Cette négation, comme d’ailleurs la théorie du non-soi sont assez graves parce qu’elles laissent tout simplement de côté une question centrale : s’il n’y a plus d’homme et s’il n’y a plus de sujet, comment pourrons-nous parler de droits de l’homme ? Et si nous sommes convaincus que le cerveau de l’homme n’est rien de plus qu’un ordinateur comment ferons-nous demain pour expliquer qu’il est plus grave de tuer un homme que d’éteindre un ordinateur ?

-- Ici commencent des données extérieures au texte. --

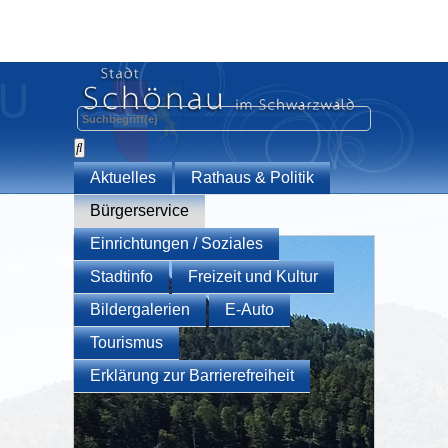
Aktuelles
Rathaus & Politik
Bürgerservice
Einrichtungen / Soziales
Stadtinfo
Freizeit und Kultur
Bildergalerien
E-Auto
Tourismus
Erklärung zur Barrierefreiheit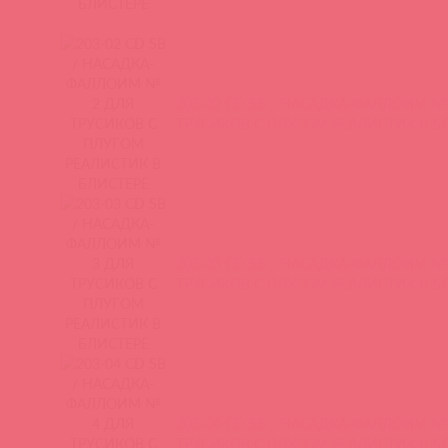
203-02 CD SB / НАСАДКА-ФАЛЛОИМ №
ТРУСИКОВ С ПЛУГОМ РЕАЛИСТИК В Б
203-03 CD SB / НАСАДКА-ФАЛЛОИМ №
ТРУСИКОВ С ПЛУГОМ РЕАЛИСТИК В Б
203-04 CD SB / НАСАДКА-ФАЛЛОИМ №
ТРУСИКОВ С ПЛУГОМ РЕАЛИСТИК В Б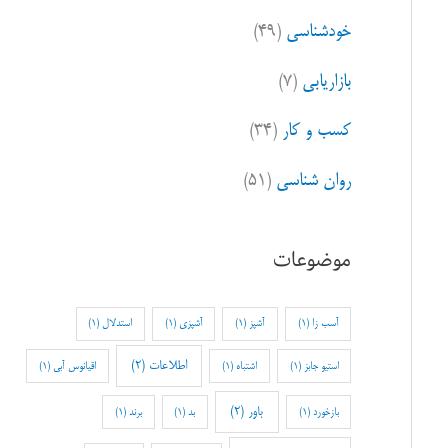
خودشناسی
(۴۹)
بازاریابی
(۷)
کسب و کار
(۳۴)
روان شناسی
(۵۱)
موضوعات
آسب زا
(1)
آشپز
(1)
آشپزی
(1)
استدلال
(1)
اطلاعات
(2)
استیو جابز
(1)
اشتباه
(1)
اقیانوس آبی
(1)
باور
(2)
بازخورد
(1)
بد
(1)
برند
(1)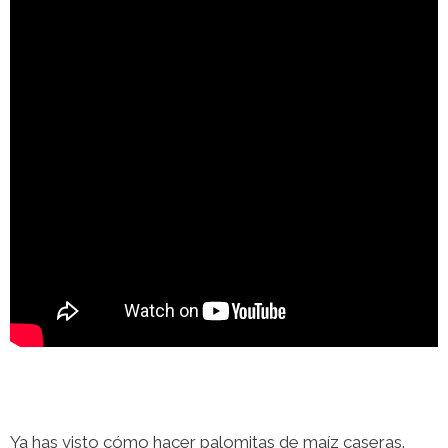
Ya has visto cómo hacer palomitas de maíz caseras.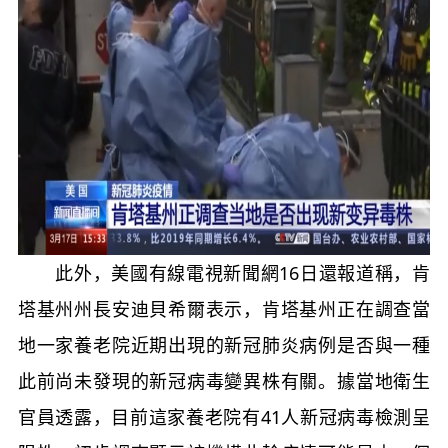
此外，美國有線電視新聞網16日還報道稱，肯
塔基州州長安迪貝希爾表示，肯塔基州正在調查當
地一家養老院近期出現的新冠肺炎病例是否與一種
此前尚未發現的新冠病毒變異株有關。據當地衛生
官員透露，目前這家養老院有41人新冠病毒檢測呈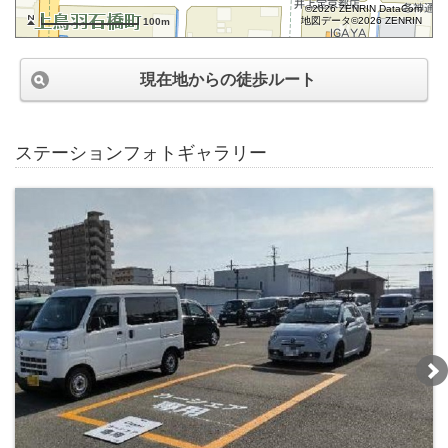
©2026 ZENRIN DataCom
地図データ©2026 ZENRIN
100m
現在地からの徒歩ルート
ステーションフォトギャラリー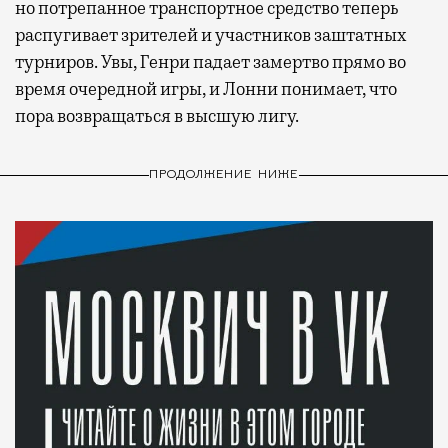
но потрепанное транспортное средство теперь
распугивает зрителей и участников заштатных
турниров. Увы, Генри падает замертво прямо во
время очередной игры, и Лонни понимает, что
пора возвращаться в высшую лигу.
ПРОДОЛЖЕНИЕ НИЖЕ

Face à tous ces périls entraînés non pas par la science mais par ces dévoiements que sont la technoscience ou le scientisme, ne nous laissons pas intimider. Aujourd’hui, il faut interpeller la science, la raison, au nom de ses propres promesses. Or, ce qui est constitutif de la raison, telle que les Grecs nous l’ont léguée, c’est la capacité critique. La véritable raison ne peut être que critique, y compris à l’égard d’elle-même. Il n’est de vraie raison que « modeste », c’est-à-dire consciente de ses propres limites. Aujourd’hui, la raison semble trop souvent dégradée en « technoscience » aussi arrogante que dogmatique. Elle cesse alors d’être « raisonnable » au sens strict du terme. Elle devient « religieuse ». Sans compter qu’elle accepte d’être en quelque sorte arraisonnée par les logiques marchandes. Libérer la raison, c’est donc la délivrer de ses propres dogmatismes.
La question globale, au fond, se pose aujourd’hui comme elle s’est toujours posée. Nous avons à choisir quotidiennement, sans cesse, entre le consentement à l’ordre des choses ou la résistance et la volonté de maîtriser cette évolution. Le phénomène technoscientifique est, en effet, un « processus sans sujet », c’est-à-dire comme un mouvement obéissant mécaniquement à sa propre logique, sans qu’il soit gouverné par une volonté humaine.
La combinaison de la technique et du marché aboutit à cette étrange « fuite en avant ».